Cinco dias antes deste registo em Lisboa, nas distantes ilhas Caimão, mais concretamente no Cayman Corporate Centre, número 27 da Hospital Road, em George Town, foi criado um "hedge fund", um fundo de investimento muito mais arriscado do que os tradicionais. Chama-se "Anchorage Illiquid Opportunities Master VI (A) LP". Os valores que ostenta na data da sua criação são muito diferentes dos cinco mil euros de capital social das empresas criadas no Shopping Columbia em LisboaMil duzentos e cinquenta milhões de dólares é o valor do fundorepartido por mais de 18 investidores anónimos, tal como vem descrito na documentação entregue à Securities and Exchange Commission dos EUA

Para reforçar o anonimato e para pagar ainda menos impostos do que nas Caimão (um dos mais conhecidos “paraísos fiscais” do mundo), o hedge fund atravessou o Atlântico e registou, no dia 11 de Dezembro, no Luxemburgo, uma sociedade de responsabilidade limitada, chamada AIO VI S.a r.l., com sede na Avenue J.F. Kennedy, 43. 

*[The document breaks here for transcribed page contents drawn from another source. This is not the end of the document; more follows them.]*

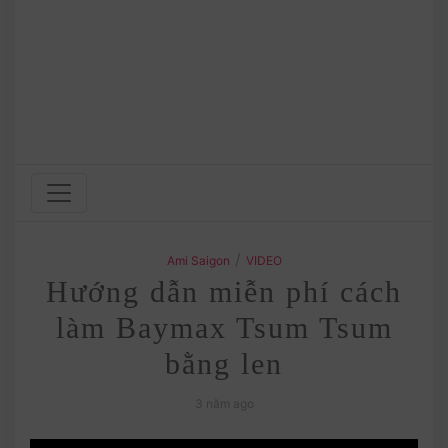
/
Ami Saigon
VIDEO
Hướng dẫn miễn phí cách
làm Baymax Tsum Tsum
bằng len
3 năm ago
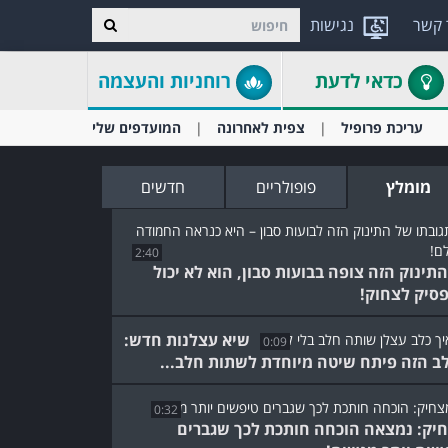
 קשר
נגישות
כדאי לדעת
רוחניות והעצמה
עריכת פרופיל
צפית לאחרונה
המועדפים שלי
מומלץ
פופולריים
חדשים
2:40
תינוק הזה צופה בבועות סבון, הוא לא יכול
סיק לצחוק!
שיא עצלנות חדש:
0:09
ב הזה פיתח שיטה מיוחדת לשתות חלב...
0:32
יק: נמצאה הוכחה חותכת לכך שגברים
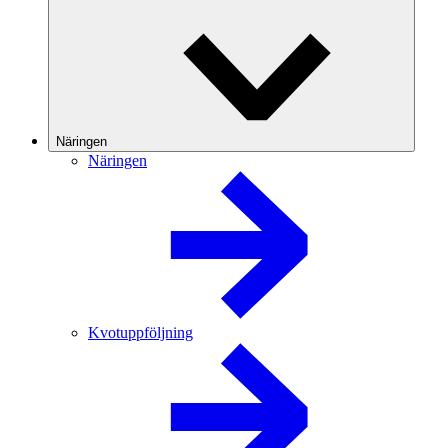
Näringen
Näringen
Kvotuppföljning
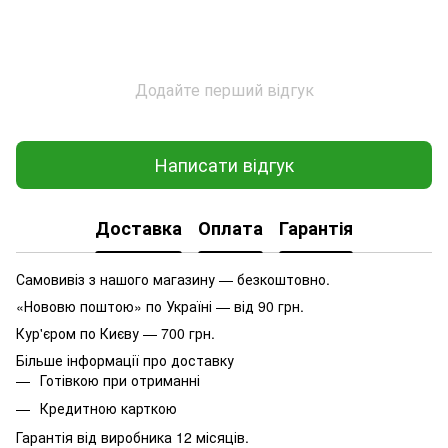
Додайте перший відгук
Написати відгук
Доставка
Оплата
Гарантія
Самовивіз з нашого магазину — безкоштовно.
«Нововю поштою» по Україні — від 90 грн.
Кур'єром по Києву — 700 грн.
Більше інформації про доставку
Готівкою при отриманні
Кредитною карткою
Гарантія від виробника 12 місяців.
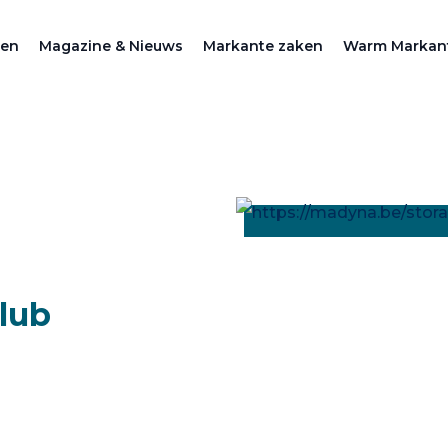
zen
Magazine & Nieuws
Markante zaken
Warm Markan
lub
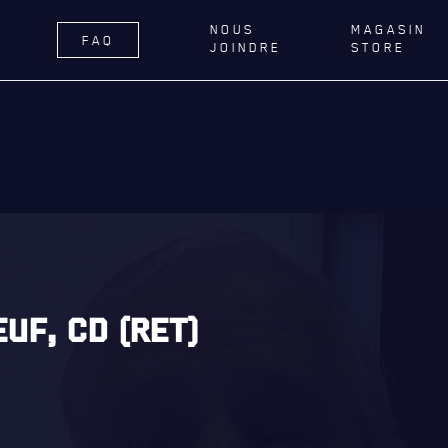
NOUS
MAGASIN
FAQ
JOINDRE
STORE
ÉGIMENT
LA RÉGIE
DU R22E
RNANCE
ACTIVITÉS RÉGIMENTAIRES
DELLE DE QUÉBEC
OPÉRATION SOLIDARITÉ
TIONS ROYALES ET
BUREAU DE GESTION
FIQUES
MISSION SOCIALE
ER GÉNÉRAL
PARTENARIAT ET ASSOCIATIONS
UF, CD (RET)
AILLONS
MAGASIN RÉGIMENTAIRE
E DU ROYAL 22E RÉGIMENT
PROGRAMMES DE LA RÉGIE
ES, AFFILIATIONS ET LIENS
É
REVUE LA CITADELLE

Para completar esta história, que parece não ter qualquer tipo coerência, o fundo das Caimão ordenou à sua filial do Luxemburgo, no dia 8 de Outubro de 2018, que comprasse as cinco sociedades imobiliárias lisboetas a António Barão e Ana Paula Lapa.

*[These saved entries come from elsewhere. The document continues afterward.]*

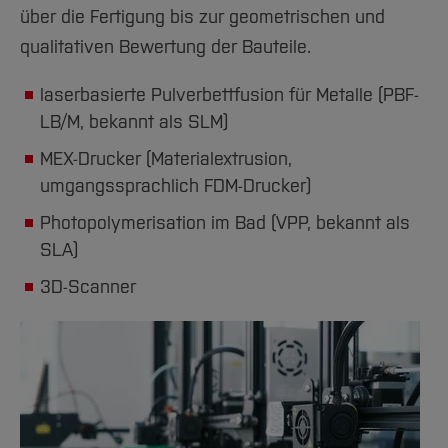
über die Fertigung bis zur geometrischen und
qualitativen Bewertung der Bauteile.
laserbasierte Pulverbettfusion für Metalle (PBF-
LB/M, bekannt als SLM)
MEX-Drucker (Materialextrusion,
umgangssprachlich FDM-Drucker)
Photopolymerisation im Bad (VPP, bekannt als
SLA)
3D-Scanner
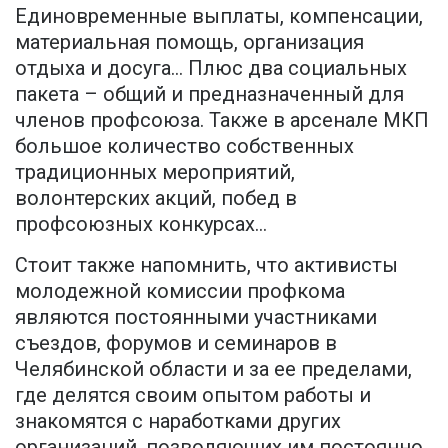
Единовременные выплаты, компенсации,
материальная помощь, организация
отдыха и досуга… Плюс два социальных
пакета – общий и предназначенный для
членов профсоюза. Также в арсенале МКП
большое количество собственных
традиционных мероприятий,
волонтерских акций, побед в
профсоюзных конкурсах…
Стоит также напомнить, что активисты
молодежной комиссии профкома
являются постоянными участниками
съездов, форумов и семинаров в
Челябинской области и за ее пределами,
где делятся своим опытом работы и
знакомятся с наработками других
организаций, позволяющих им постоянно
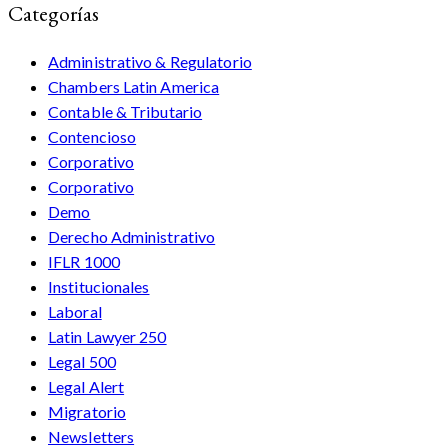
Categorías
Administrativo & Regulatorio
Chambers Latin America
Contable & Tributario
Contencioso
Corporativo
Corporativo
Demo
Derecho Administrativo
IFLR 1000
Institucionales
Laboral
Latin Lawyer 250
Legal 500
Legal Alert
Migratorio
Newsletters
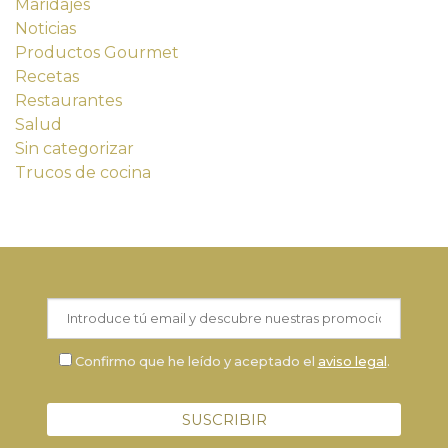
Maridajes
Noticias
Productos Gourmet
Recetas
Restaurantes
Salud
Sin categorizar
Trucos de cocina
Confirmo que he leído y aceptado el
aviso legal
.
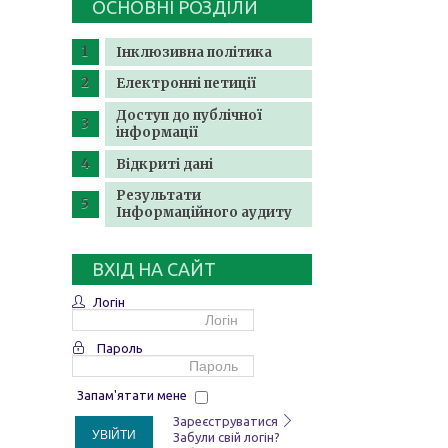
ОСНОВНІ РОЗДІЛИ
Інклюзивна політика
Електронні петиції
Доступ до публічної
інформації
Відкриті дані
Результати
Інформаційного аудиту
ВХІД НА САЙТ
Логін
Пароль
Запам'ятати мене
Зареєструватися
УВІЙТИ
Забули свій логін?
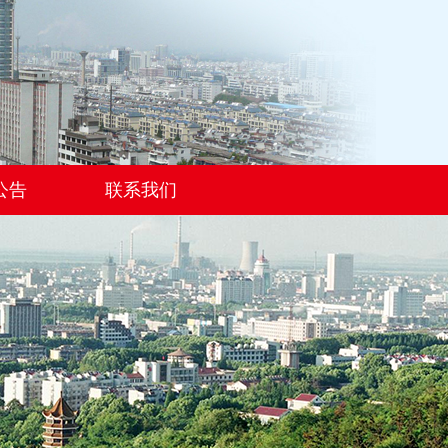
公告
联系我们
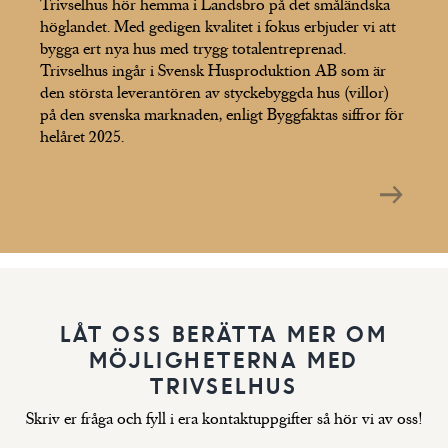
Trivselhus hör hemma i Landsbro på det småländska
höglandet. Med gedigen kvalitet i fokus erbjuder vi att
bygga ert nya hus med trygg totalentreprenad.
Trivselhus ingår i Svensk Husproduktion AB som är
den största leverantören av styckebyggda hus (villor)
på den svenska marknaden, enligt Byggfaktas siffror för
helåret 2025.
LÅT OSS BERÄTTA MER OM
MÖJLIGHETERNA MED
TRIVSELHUS
Skriv er fråga och fyll i era kontaktuppgifter så hör vi av oss!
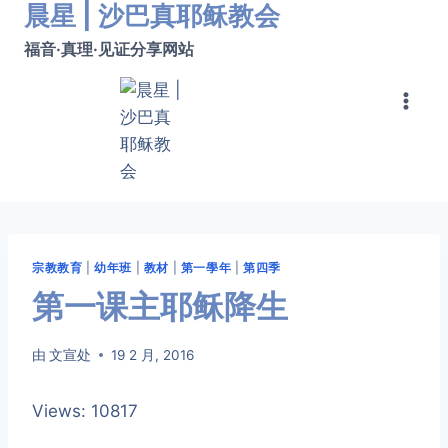
晨星 | 沙巴真耶稣教会
跳
转
福音·真理·见证分享网站
到
内
容
宗教教育
|
幼年班
|
教材
|
第一學年
|
第四季
第一课​​主耶稣降生
由
文宣处
19 2 月, 2016
Views: 10817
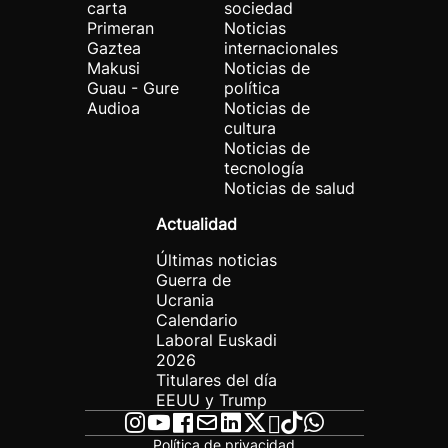
carta
sociedad
Primeran
Noticias
Gaztea
internacionales
Makusi
Noticias de
Guau - Gure
política
Audioa
Noticias de
cultura
Noticias de
tecnología
Noticias de salud
Actualidad
Últimas noticias
Guerra de
Ucrania
Calendario
Laboral Euskadi
2026
Titulares del día
EEUU y Trump
Política de privacidad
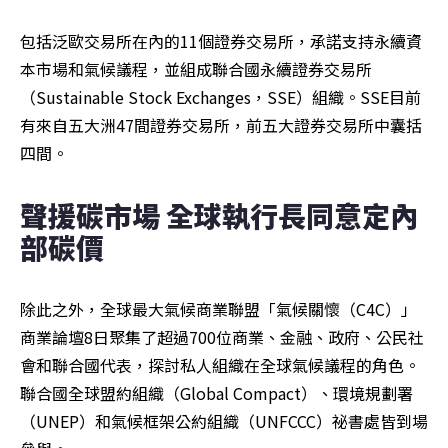
包括泛歐交易所在內的11個證券交易所，承諾支持永續資
本市場和氣候議程，並組成聯合國永續證券交易所
（Sustainable Stock Exchanges，SSE）組織。SSE目前
有來自五大洲47間證券交易所，前五大證券交易所中囊括
四間。
聲援碳市場 全球執行長同意定內
部碳價
除此之外，全球最大氣候商業聯盟「氣候關懷（C4C）」
商業論壇8日聚集了超過700位商業、金融、政府、公民社
會和聯合國代表，探討私人組織在全球氣候議程的角色。
聯合國全球盟約組織（Global Compact）、環境規劃署
（UNEP）和氣候框架公約組織（UNFCCC）祕書處皆到場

Dois dias depois desse negócio, fechou-se o círculo destas entidades, menos de um ano depois de terem sido criadas. A venda, pelo Novo Banco, anunciada no dia 10 de Outubro de 2018 à CMVM, de 5552 imóveis e 8719 fracções às sociedades lisboetas, detidas pela sociedade luxemburguesa, que, por sua vez, pertence ao fundo de investidores anónimos nas ilhas Caimão.”

 

É assim que começa a notícia do PÚBLICO onde se expõe o negócio da China, perdão, o negócio da “pechincha” portuguesa, com certeza, que permitiu que um fundo de investimento, detido por 18 investidores anónimos comprasse, ao Novo Banco, milhares de imóveis por metade (mais coisa menos coisa) do valor da avaliação ditada pelo próprio banco. Consequentemente, o Fundo de Resolução foi chamado, outra vez, a cobrir as perdas de tal negócio. Parece que não directamente, como já esclareceu o Novo Banco, naquela ladainha ambiciosa e oca, para encher chouriços, sem desprimor para os chouriços, evidentemente. Qualquer coisa sobre a generalidade dos imóveis a saldo – ou a saque – estar "fora do mecanismo de protecção de capital". Pois. A riqueza da língua portuguesa não serve só poetas e escritores brilhantes, também serve causas menos nobres e circuitos mais habilidosos. Ao lado do desenrascanço, o engonhanço é outro portento luso. Intraduzíveis, ambos. Bestialmente legais, um e outro.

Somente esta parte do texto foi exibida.